Catanzaro - Sabato 7 maggio, la “Giornata Nazionale della Cultura del Vino e dell’Olio” sarà celebrata anche in Calabria, in presenza come in tutta Italia, per valorizzare due dei più importanti e rappresentativi prodotti italiani nel mondo. Per il piacere di ritrovarsi e condividere interessi comuni i sommelier dell’AIS Calabria hanno trovato la location più appropriata nel suggestivo Museo e Parco Archeologico di Scolacium a Roccelletta di Borgia con un evento articolato da un programma per l’intera mattinata, dalle 9:15 alle 13. Dopo la lunga pausa imposta dall’emergenza sanitaria, i sommelier dell’AIS tengono fede all’impegno assunto proponendo il tema di quest’anno: “Rinnovare il valore della formazione per comunicare il valore del territorio”. La giornata, annunciata l’11 aprile scorso a Verona nel corso del Vinitaly con la firma del Protocollo d’Intesa triennale 2022-2024, rinnova la collaborazione già in essere dal 2011 fra il Ministero della Cultura, quello dell’istruzione, quello delle Politiche agricole e l’Associazione Italiana Sommelier e con la media partnership della Rai e del TG Regionale. Rinnovando quello che ormai è un appuntamento imprescindibile, i Ministeri coinvolti e l’AIS continuano nell’opera di diffusione e sensibilizzazione sulle conoscenze, sull’economia e sulle tradizioni legate alla produzione enologica e olearia delle regioni italiane, attraverso percorsi museali e storico-documentari nei luoghi della cultura con particolare riguardo alle attività formative.

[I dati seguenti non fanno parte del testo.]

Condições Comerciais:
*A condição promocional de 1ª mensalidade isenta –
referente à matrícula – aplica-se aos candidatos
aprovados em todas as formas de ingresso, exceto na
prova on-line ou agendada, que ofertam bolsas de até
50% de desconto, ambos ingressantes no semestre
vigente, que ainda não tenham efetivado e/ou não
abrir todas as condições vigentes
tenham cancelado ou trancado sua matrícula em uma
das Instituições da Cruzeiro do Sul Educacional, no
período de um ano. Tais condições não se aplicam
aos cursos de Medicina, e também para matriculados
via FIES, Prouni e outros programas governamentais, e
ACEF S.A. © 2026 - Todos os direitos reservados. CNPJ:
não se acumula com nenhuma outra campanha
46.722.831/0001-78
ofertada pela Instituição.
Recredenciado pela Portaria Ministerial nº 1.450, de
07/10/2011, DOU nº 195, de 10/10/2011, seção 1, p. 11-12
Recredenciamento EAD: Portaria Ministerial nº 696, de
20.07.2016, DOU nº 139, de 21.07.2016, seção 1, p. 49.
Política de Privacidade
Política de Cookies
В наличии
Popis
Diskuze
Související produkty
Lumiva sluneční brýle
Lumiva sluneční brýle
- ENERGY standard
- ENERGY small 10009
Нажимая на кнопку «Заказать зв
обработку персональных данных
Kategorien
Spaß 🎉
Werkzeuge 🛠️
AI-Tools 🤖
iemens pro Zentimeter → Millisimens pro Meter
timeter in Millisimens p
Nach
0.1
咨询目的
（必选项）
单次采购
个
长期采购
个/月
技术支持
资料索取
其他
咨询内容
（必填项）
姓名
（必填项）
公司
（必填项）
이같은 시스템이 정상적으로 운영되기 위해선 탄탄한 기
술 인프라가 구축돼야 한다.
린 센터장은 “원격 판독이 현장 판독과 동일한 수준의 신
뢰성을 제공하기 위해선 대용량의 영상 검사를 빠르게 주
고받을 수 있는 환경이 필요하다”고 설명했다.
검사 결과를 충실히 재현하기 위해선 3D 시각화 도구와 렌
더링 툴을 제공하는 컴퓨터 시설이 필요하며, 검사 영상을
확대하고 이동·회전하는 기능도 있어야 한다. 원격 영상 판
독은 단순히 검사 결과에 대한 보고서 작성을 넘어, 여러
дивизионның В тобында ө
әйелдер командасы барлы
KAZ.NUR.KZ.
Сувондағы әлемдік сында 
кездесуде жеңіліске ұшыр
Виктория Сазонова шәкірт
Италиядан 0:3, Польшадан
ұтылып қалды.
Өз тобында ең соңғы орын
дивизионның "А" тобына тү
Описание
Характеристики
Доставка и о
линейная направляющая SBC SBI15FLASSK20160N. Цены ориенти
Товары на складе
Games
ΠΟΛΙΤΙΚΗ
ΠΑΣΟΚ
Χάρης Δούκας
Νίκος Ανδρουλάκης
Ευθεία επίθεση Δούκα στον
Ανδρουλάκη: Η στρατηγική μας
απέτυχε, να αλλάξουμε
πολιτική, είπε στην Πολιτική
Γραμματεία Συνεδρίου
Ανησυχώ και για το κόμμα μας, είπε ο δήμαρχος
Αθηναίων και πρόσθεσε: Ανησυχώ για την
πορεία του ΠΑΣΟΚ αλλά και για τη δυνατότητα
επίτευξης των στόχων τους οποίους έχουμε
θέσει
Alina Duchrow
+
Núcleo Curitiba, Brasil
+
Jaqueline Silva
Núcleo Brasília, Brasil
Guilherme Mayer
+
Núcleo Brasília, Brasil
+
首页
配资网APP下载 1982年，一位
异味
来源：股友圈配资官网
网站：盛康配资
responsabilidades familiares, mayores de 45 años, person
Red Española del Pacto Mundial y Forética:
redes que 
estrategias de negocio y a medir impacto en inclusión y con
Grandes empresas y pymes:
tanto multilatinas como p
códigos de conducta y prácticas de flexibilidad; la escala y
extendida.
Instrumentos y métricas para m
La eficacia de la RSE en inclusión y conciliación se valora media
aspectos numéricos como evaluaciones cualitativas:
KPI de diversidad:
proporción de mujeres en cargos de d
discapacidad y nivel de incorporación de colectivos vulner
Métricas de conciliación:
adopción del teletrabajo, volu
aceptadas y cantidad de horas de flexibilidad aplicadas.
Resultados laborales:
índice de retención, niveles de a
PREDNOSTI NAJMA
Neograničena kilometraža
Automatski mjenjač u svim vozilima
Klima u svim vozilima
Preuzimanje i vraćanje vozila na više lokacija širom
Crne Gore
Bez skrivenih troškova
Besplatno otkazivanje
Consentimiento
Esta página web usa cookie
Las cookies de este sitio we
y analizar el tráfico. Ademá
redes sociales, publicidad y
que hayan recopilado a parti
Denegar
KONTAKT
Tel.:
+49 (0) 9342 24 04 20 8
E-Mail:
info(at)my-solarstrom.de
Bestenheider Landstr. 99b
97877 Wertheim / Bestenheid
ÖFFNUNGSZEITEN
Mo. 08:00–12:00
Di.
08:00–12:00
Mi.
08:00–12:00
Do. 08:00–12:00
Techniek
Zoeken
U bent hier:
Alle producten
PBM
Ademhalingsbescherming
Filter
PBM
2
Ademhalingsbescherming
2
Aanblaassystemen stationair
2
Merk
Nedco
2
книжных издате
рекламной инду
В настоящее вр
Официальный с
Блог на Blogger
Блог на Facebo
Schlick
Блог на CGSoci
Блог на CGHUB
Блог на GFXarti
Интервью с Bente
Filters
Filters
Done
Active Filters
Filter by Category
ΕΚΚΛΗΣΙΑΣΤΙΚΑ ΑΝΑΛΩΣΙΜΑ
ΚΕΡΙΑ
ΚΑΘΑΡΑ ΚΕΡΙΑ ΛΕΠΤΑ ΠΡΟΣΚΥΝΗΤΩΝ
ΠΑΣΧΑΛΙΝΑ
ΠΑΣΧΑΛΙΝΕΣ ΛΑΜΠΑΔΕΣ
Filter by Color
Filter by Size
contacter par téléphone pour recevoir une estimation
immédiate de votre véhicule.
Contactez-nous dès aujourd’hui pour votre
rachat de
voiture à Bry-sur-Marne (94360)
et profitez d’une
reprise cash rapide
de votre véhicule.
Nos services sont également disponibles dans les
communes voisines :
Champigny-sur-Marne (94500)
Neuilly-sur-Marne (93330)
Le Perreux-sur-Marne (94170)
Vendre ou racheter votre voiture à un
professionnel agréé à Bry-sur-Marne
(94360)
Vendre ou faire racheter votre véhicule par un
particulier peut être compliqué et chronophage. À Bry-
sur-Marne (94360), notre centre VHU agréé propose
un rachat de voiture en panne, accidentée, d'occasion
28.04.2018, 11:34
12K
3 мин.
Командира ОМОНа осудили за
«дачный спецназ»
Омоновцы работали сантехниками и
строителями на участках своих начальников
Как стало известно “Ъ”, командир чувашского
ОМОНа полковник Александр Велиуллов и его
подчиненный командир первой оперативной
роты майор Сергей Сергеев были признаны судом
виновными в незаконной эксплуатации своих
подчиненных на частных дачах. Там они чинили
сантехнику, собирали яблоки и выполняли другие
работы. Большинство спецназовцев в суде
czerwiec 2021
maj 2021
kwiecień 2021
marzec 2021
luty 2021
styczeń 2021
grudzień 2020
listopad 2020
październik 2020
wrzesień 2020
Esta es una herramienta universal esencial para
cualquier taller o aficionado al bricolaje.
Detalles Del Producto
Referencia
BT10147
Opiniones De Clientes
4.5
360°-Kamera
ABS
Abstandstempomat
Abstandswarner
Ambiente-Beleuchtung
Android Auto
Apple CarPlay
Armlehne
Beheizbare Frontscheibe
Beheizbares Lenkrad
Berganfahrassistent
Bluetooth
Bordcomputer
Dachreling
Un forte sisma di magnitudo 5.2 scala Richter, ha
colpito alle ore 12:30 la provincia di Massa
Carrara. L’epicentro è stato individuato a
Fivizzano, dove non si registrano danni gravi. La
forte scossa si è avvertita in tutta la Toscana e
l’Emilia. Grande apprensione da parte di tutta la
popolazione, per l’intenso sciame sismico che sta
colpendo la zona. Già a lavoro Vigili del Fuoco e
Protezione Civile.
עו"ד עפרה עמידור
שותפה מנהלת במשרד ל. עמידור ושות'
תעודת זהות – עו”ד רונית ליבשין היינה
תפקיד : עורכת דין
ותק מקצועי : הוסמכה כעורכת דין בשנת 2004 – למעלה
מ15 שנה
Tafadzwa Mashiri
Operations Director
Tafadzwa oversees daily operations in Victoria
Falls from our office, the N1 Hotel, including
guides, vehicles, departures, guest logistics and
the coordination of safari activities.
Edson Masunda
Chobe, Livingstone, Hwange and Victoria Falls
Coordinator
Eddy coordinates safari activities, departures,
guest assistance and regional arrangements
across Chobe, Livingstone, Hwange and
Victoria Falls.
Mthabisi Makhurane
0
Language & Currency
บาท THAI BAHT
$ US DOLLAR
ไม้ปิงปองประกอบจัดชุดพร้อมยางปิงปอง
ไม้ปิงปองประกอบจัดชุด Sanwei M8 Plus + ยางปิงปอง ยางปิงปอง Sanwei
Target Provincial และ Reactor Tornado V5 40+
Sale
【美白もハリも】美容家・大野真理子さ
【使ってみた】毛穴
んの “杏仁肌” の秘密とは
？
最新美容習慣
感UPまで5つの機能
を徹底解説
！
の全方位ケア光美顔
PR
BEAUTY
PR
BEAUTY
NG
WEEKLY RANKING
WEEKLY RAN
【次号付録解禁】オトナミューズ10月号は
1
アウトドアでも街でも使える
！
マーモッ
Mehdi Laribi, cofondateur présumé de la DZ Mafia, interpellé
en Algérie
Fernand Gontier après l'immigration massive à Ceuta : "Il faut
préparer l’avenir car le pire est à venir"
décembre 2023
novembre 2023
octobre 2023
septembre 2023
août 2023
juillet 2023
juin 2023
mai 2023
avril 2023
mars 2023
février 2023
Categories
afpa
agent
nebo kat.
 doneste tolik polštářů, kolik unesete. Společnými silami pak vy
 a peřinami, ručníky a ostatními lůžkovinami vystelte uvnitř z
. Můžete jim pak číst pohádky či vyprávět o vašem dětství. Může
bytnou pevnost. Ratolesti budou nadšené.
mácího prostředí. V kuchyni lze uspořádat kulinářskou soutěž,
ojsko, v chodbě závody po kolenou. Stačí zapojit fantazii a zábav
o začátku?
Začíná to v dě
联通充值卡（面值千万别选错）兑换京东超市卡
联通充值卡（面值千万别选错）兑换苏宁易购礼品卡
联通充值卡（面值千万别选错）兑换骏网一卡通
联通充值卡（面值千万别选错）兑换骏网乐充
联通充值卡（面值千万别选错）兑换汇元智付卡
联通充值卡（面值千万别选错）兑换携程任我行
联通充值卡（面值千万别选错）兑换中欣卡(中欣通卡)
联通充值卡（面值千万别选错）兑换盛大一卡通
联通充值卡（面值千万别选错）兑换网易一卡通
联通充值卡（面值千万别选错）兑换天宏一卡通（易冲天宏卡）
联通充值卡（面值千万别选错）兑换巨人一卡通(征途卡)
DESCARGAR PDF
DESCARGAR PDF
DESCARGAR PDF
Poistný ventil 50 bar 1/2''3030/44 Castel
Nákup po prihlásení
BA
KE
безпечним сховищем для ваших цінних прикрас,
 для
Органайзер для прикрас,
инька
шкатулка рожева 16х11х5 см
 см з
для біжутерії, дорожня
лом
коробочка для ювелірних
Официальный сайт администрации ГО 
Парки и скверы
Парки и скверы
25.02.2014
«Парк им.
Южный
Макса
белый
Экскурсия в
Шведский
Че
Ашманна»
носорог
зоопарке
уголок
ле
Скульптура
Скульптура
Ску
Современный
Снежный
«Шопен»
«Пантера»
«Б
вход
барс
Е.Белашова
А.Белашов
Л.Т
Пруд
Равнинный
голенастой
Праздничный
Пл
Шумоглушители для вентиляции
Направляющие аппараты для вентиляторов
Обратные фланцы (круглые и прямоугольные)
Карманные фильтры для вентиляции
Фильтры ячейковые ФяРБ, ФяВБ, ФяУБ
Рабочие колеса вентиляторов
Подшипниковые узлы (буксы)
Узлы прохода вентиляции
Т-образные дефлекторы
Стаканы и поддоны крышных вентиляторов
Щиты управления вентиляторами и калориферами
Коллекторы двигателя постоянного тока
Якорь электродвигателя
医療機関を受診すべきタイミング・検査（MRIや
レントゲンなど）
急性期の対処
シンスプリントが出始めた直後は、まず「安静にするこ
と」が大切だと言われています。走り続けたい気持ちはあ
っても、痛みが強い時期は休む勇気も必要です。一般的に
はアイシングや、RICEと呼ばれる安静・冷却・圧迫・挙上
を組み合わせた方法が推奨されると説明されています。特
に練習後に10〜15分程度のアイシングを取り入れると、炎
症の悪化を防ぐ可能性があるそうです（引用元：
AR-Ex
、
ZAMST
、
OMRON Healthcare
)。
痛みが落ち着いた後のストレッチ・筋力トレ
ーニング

I sommelier dell’AIS Calabria, guidati dalla presidente Maria Rosaria Romano, hanno inteso focalizzare ancora l’attenzione sull’antica Scolacium (già scelta per l’edizione del 2019) con un programma dedicato al confronto e alla riflessione sul vino e sull’olio extravergine d’oliva e sullo straordinario patrimonio culturale che questi due prodotti rappresentano per il nostro Paese. L’iniziativa di sabato è aperta al pubblico e avrà inizio alle ore 9:15. Il programma prevede due percorsi paralleli: uno riservato agli studenti (in collaborazione con Istituto Alberghiero di Soverato), l’altro per i visitatori. Agli studenti verrà offerta, dalle 9:15 alle ore 10:00, una lezione di avvicinamento e conoscenza della qualità dell’olio d’oliva e, a seguire (dalle 10:30 alle ore 11:30) la visita guidata all’antico frantoio e al Parco Archeologico.

Per i visitatori la proposta è scandita in tre momenti: potranno usufruire, dalle 9:15 alle 10:15, della visita guidata al frantoio e al Parco Archeologico e poi, alle 11:00, assistere a una tavola rotonda condotta dal giornalista Gianfranco Manfredi che propone un confronto fra quattro importanti produttori di olio calabresi – Mariangela Costantino, Pierluigi Taccone, Federico Gaetano e Antonio Filippone. Discuteranno, infatti, dopo un’introduzione della presidente dell’AIS Calabria Maria Rosaria Romano, del tema “Quale formazione per promuovere l’olio extravergine di oliva”.

Dalle 12, infine, nel cortile del Parco Scolacium sono previsti assaggi di pane e olio “in giro per il mondo”. “Quella di sabato prossimo – sottolinea Maria Rosaria Romano – consolida un appuntamento annuale divenuto istituzionale e sarà un’altra tappa importante dell’impegno dei sommelier calabresi da anni impegnati a far conoscere le antichissime origini ma pure le metodiche più attuali e le tecniche d’avanguardia nella produzione enologica e dell’olio d’oliva in Calabria. Quest’anno, sottolineando il tema della formazione, metteremo in luce l’identità territoriale e le potenzialità di una regione ricca di storia, di bellezze paesaggistiche, tradizioni, cultura e valori”.